**Task directions:**
When copying the records below, omit any image and print everything else exactly.
▼
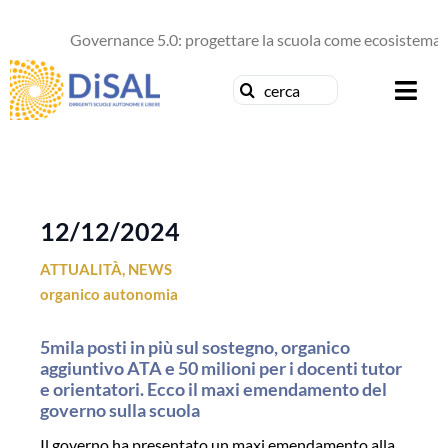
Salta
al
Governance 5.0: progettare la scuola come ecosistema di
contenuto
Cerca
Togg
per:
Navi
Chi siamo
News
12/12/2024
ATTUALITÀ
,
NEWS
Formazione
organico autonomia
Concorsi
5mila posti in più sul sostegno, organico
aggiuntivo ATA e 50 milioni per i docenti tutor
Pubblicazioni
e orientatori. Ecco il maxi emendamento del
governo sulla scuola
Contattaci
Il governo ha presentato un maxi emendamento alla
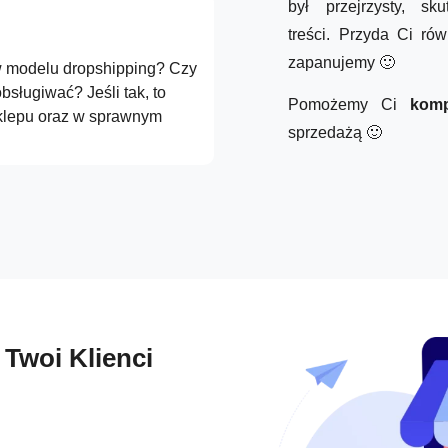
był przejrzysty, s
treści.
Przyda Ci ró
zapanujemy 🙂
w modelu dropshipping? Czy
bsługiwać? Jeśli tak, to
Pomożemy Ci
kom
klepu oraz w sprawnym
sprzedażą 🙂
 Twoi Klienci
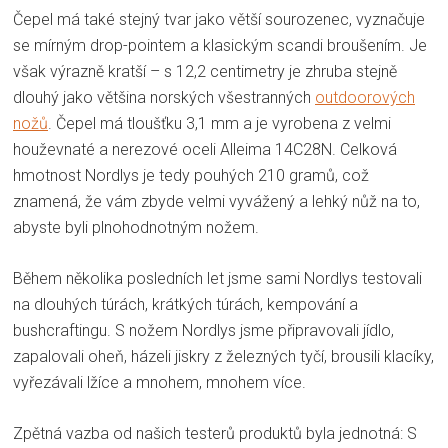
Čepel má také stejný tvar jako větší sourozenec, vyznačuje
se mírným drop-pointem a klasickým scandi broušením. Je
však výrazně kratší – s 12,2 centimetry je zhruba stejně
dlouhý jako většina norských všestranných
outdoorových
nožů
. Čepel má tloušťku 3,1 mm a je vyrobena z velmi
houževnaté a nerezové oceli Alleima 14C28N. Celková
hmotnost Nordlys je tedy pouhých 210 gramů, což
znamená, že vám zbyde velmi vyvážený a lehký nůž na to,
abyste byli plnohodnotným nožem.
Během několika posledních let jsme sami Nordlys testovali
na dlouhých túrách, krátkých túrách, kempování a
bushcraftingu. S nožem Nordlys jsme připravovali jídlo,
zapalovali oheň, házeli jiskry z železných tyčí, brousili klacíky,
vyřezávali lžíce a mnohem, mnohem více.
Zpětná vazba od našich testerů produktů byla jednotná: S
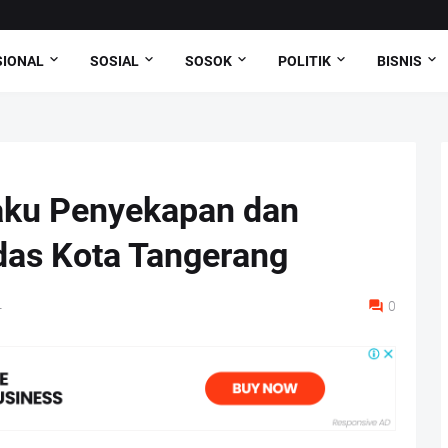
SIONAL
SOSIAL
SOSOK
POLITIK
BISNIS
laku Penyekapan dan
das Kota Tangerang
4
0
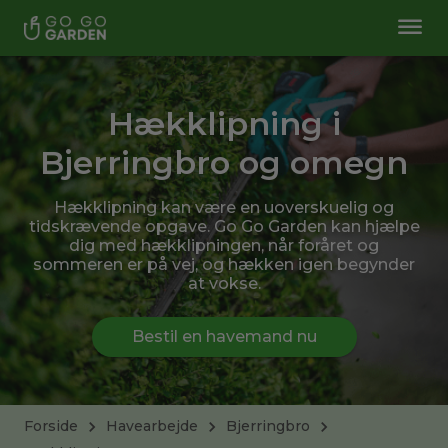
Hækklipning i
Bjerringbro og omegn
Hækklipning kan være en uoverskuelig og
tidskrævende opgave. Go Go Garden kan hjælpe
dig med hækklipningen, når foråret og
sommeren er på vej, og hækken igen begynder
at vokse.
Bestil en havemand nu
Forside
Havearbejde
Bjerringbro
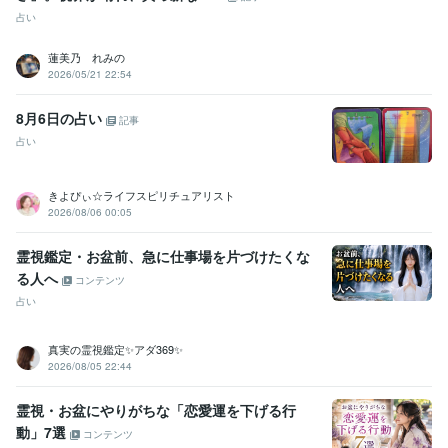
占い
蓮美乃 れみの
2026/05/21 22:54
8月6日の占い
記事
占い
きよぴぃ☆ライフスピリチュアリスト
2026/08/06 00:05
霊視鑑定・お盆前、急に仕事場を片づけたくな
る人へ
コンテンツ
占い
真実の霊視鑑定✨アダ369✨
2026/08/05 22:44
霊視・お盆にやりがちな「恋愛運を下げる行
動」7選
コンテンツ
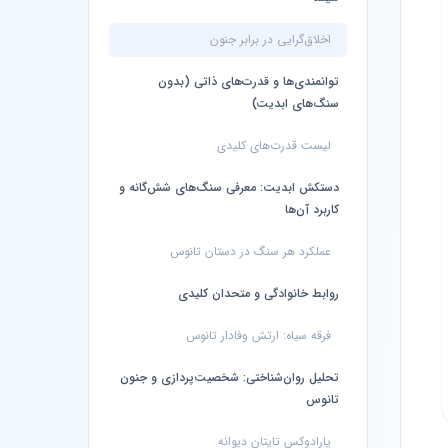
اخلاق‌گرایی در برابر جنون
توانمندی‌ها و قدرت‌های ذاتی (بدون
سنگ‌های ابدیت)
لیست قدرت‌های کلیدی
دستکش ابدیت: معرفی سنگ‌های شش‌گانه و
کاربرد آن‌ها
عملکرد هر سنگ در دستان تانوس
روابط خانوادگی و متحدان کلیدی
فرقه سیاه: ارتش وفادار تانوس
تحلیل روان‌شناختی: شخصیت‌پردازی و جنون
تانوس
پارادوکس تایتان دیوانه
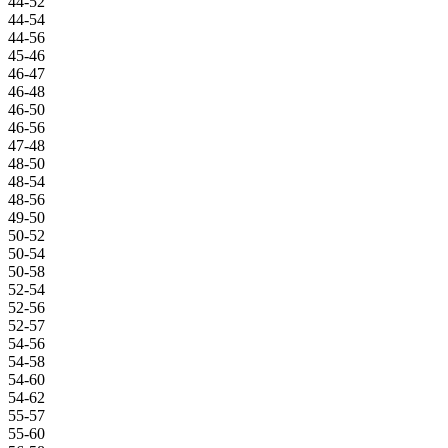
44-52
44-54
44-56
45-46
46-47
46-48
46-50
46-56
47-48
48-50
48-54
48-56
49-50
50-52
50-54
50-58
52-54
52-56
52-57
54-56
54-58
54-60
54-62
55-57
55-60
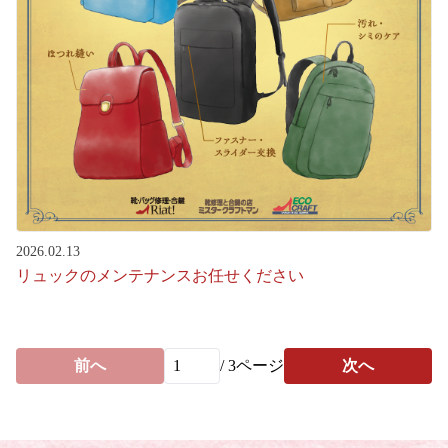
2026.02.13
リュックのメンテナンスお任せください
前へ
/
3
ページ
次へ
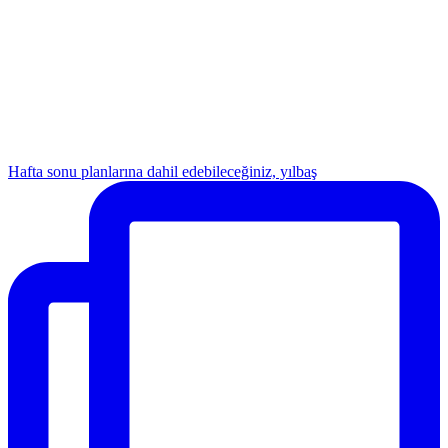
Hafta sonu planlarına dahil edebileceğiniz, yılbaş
▲
**Answer space:**
Salta
al
Governance 5.0: progettare la scuola come ecosistema di
contenuto
Cerca
Togg
per:
Navi
Chi siamo
News
12/12/2024
ATTUALITÀ
,
NEWS
Formazione
organico autonomia
Concorsi
5mila posti in più sul sostegno, organico
aggiuntivo ATA e 50 milioni per i docenti tutor
Pubblicazioni
e orientatori. Ecco il maxi emendamento del
governo sulla scuola
Contattaci
Il governo ha presentato un maxi emendamento alla
był przejrzysty, s
treści.
Przyda Ci ró
zapanujemy 🙂
w modelu dropshipping? Czy
bsługiwać? Jeśli tak, to
Pomożemy Ci
kom
klepu oraz w sprawnym
sprzedażą 🙂
 Twoi Klienci
Čepel má také stejný tvar jako větší sourozenec, vyznačuje
se mírným drop-pointem a klasickým scandi broušením. Je
však výrazně kratší – s 12,2 centimetry je zhruba stejně
dlouhý jako většina norských všestranných
outdoorových
nožů
. Čepel má tloušťku 3,1 mm a je vyrobena z velmi
houževnaté a nerezové oceli Alleima 14C28N. Celková
hmotnost Nordlys je tedy pouhých 210 gramů, což
znamená, že vám zbyde velmi vyvážený a lehký nůž na to,
abyste byli plnohodnotným nožem.
Během několika posledních let jsme sami Nordlys testovali
na dlouhých túrách, krátkých túrách, kempování a
bushcraftingu. S nožem Nordlys jsme připravovali jídlo,
zapalovali oheň, házeli jiskry z železných tyčí, brousili klacíky,
vyřezávali lžíce a mnohem, mnohem více.
Zpětná vazba od našich testerů produktů byla jednotná: S
SIONAL
SOSIAL
SOSOK
POLITIK
BISNIS
laku Penyekapan dan
das Kota Tangerang
4
0
Hækklipning i
Bjerringbro og omegn
Hækklipning kan være en uoverskuelig og
tidskrævende opgave. Go Go Garden kan hjælpe
dig med hækklipningen, når foråret og
sommeren er på vej, og hækken igen begynder
at vokse.
Bestil en havemand nu
Forside
Havearbejde
Bjerringbro
占い
蓮美乃 れみの
2026/05/21 22:54
8月6日の占い
記事
占い
きよぴぃ☆ライフスピリチュアリスト
2026/08/06 00:05
霊視鑑定・お盆前、急に仕事場を片づけたくな
る人へ
コンテンツ
占い
真実の霊視鑑定✨アダ369✨
2026/08/05 22:44
霊視・お盆にやりがちな「恋愛運を下げる行
動」7選
コンテンツ
اخلاق‌گرایی در برابر جنون
توانمندی‌ها و قدرت‌های ذاتی (بدون
سنگ‌های ابدیت)
لیست قدرت‌های کلیدی
دستکش ابدیت: معرفی سنگ‌های شش‌گانه و
کاربرد آن‌ها
عملکرد هر سنگ در دستان تانوس
روابط خانوادگی و متحدان کلیدی
فرقه سیاه: ارتش وفادار تانوس
تحلیل روان‌شناختی: شخصیت‌پردازی و جنون
تانوس
پارادوکس تایتان دیوانه
44-52
44-54
44-56
45-46
46-47
46-48
46-50
46-56
47-48
48-50
48-54
48-56
49-50
50-52
50-54
50-58
52-54
52-56
52-57
54-56
54-58
54-60
54-62
55-57
55-60
2026.02.13
リュックのメンテナンスお任せください
前へ
/
3
ページ
次へ
Hafta sonu planlarına dahil edebileceğiniz, yılbaş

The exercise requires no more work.